Salah satunya di Propinsi Sumatera Selatan, tepatnya di jalan dari Simpang 3 Bruge PT Pinago Utama, Desa Sugiwaras Sereka Keban Kemang Terusan dan Desa Macang Sakti, Kecamatan Sanga Desa berbatasan dengan kabupaten Muratara. Kondisinya dilaporkan rusak parah, penuh lubang serta berlumpur bak kubangan kerbau.
Salah satu Organisasi Kemasyarakatan yang gencar menyoroti persoalan buruknya pembangunan dan pemeliharaan infrastruktur adalah Gerakan Rakyat dan Mahasiswa Musi Banyuasin (GERAMM-MUBA). Melalui ketua umumnya M. Lekat Gonzalez berencana akan melakukan aksi damai pada hari Minggu (14/5/2023)
“Sudah 6 tahun jalan dari Simpang 3 Bruge menuju perbatasan Muratara ini rusak parah, di musim kemarau debu-debu tebal yang dihempaskan kendaraan memenuhi rumah-rumah warga dan warung-warung makan, di musim hujan timbul kolam-kolam air disepanjang jalan bak kubangan kerbau. Ini mengakibatkan banyak terjadi kecelakaan, juga ribuan kendaraan roda dua yang biasanya melewati jalan tersebut mengalihkan jalannya melalui sungai naik Tongkang dengan membayar minimal 10 ribu rupiah perhari. Ini pemborosan luar biasa,” papar M. Lekat kepada awak media Suluhnusantaranews.com pada, Selasa, (9/5/2023).
“Pemerintah Kabupaten Musi Banyuasin sudah berapa kali memperbaiki tetapi tidak bertahan lama, hanya sekitar 3 bulan rusak lagi. Hal ini dikarenakan banyaknya kendaraan ODOL (over dimension and over loading) yang melintas setiap harinya, mulai dari pengangkut batu bara, kayu, migas, dan sebagainya. Tidak tanggung-tanggung bobotnya ada yang 25 sampai 50 ton,” lanjutnya. Ada juga perbaikan jalan dari PT Astaka Dodol, namun masih jauh dari memadai,” lanjutnya.

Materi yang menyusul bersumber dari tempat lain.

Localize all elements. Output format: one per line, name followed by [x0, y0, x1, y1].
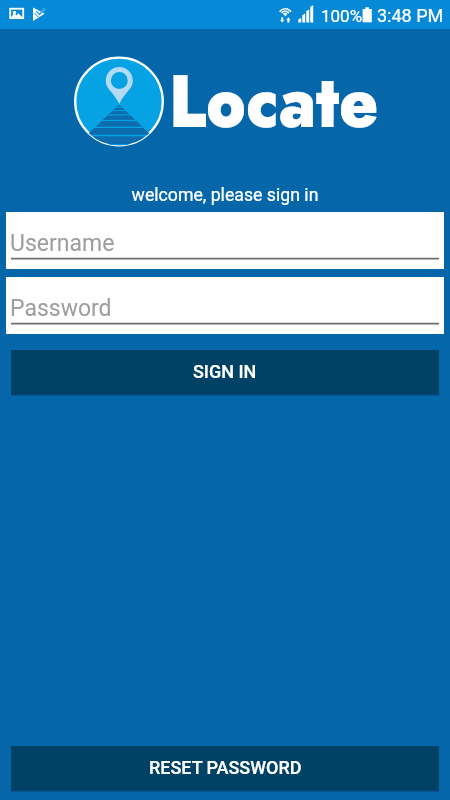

Sarana infrastruktur di daerah yang sudah dialokasikan pembiayaannya oleh pemerintah butuh komitmen kuat dari Pemerintah daerah sebagai pelaksana anggaran. Lemahnya pengawasan dan eksekusi anggaran menjadikan niatan baik pemerintah pusat memeratakan sarana infrastruktur menjadi sia-sia. Praktik return fee dalam tiap proyek infrastruktur menjadi biang keladi proyek fisik rusak sebelum waktunya atau kualitas jalan tidak sesuai dengan spesifikasi yang direncanakan.

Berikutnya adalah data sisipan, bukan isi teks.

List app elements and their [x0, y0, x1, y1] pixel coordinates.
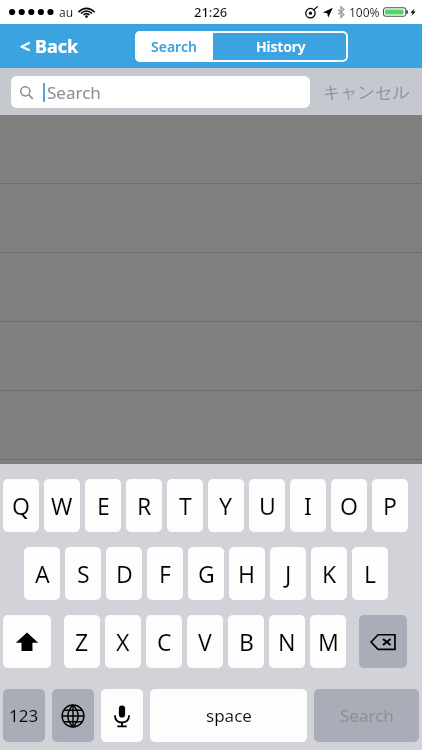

Kebijakan penyaluran dana desa yang diharapkan membantu perbaikan infrastuktur yang tidak terjangkau anggaran pusat, pada akhirnya juga menjadi sia-sia. Menjadi banca’an oknum kepala desa beserta aparatnya sebagai penerima dana bantuan namun tidak terjadi perbaikan yang dirasakan oleh masyarakat.
Infrastruktur jalan di luar pulau Jawa masih menjadi PR besar pemerintah untuk memeratakan pembangunannya. Masyarakat di pelosok cukup bersabar dengan kondisi yang ada, separah apapun. Berbeda dengan masyarakat di sebagian besar kota-kota di Pulau Jawa. Jalan berlubang sedikit sudah rebut di media. Sementara warga sekitar kabupaten Muratara selama 6 tahun masih sabar menunggu, sesekali mengeluh tanpa bisa berbuat banyak.
Infrastruktur jalan sebagai urat nadi perekonomian menjadi barang yang mahal bagi warga di pelosok luar Jawa. Pemerataan dan pengawasan pembangunan menjadi agenda besar pemerintah yang harus dicari solusinya agar ketimpangan pembangunan tidak semakin melebar.